D'instinct, sans même en avoir pris l'initiative, mon bras droit se guide en direction de l'objet, et un coup de main le renverse à terre. Ma vision devient par la suite terne, m'empêchant d'apercevoir ce qui se passe autour moi. J'imagine cependant, en entendant le fracas du verre qui se pulvérise à l'atterrissage, et de l'eau qui envahit le parquet, que mon action a affin donné l'attention que je mérite.
D'ailleurs, depuis le début, je le fixe sans relâche, dans l'espoir qu'il me parle. À l'autre bout de la table, juste au bout du coin gauche, est assis l'homme auquel j'adressais jadis mon plus grand respect. D'un air ahurit, presque enfantin dans son visage, il détourne ses yeux des miens, et se contente à regarder son plateau-repas. La lumière est assez imposante pour que je puisse retrouver un semblant de vue, et dès lors je comprends que Greg, dans son infime désespoir, ne s'est pas installé avec n'importe qui.
Revoilà la troupe de l'enfer.
L'un d'entre eux s'est immédiatement levé après mon intervention, comme appelé par la demande divine d'un dieu quelconque. Imposant, les épaules larges et le regard aussi vicieux que celui d'une vipère, son visage s'allie parfaitement et sans la moindre imperfection avec l'image même du démon. Ses cheveux noirs en pagailles suffisent à confirmer mon dire, alors que les habits de l'internat renforcent le contraste sur sa peau déjà fort assombrie par l'adrénaline. L'espace d'un instant, mon cœur s'ouvre, et laisse place à ma vraie personnalité, qui dès lors contemple l'abomination qui se trouve juste à quelques mètres devant moi.
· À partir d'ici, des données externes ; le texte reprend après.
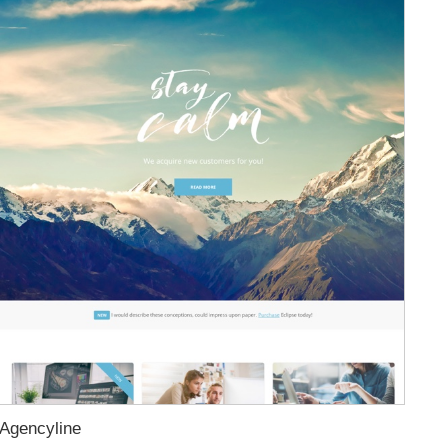
Agencyline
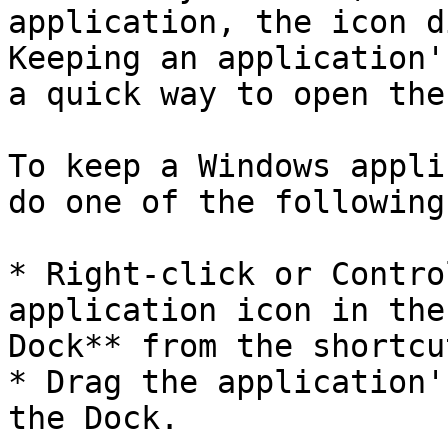
application, the icon d
Keeping an application'
a quick way to open the
To keep a Windows appli
do one of the following:
* Right-click or Contro
application icon in the
Dock** from the shortcu
* Drag the application'
the Dock.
Un reflet de mon Être, voilà ce qu'il est.
Est-ce là un signe ? Quoi qu'il en soit, je commence à voir en lui l'image même que je me donne. Mon être profond, la bête que je suis devenu, en trouve d'ailleurs satisfaction, comme si elle aurait voulu se retrouver dans une personne digne de sa puissance, au lieu de l'homme normal que je suis. Moi, Jackson Brock, le garçon aux deux cœurs d'acier et de peur.
- Tient tient regardez qui voilà, finit par annoncer le lycéen de sa voix grave. Monsieur fait des cauchemars nous rend une petite visite !
Mes poings se resserrent face à ce surnom ingrat, ce qui ne fait pas mouche aux yeux de mon concurrent.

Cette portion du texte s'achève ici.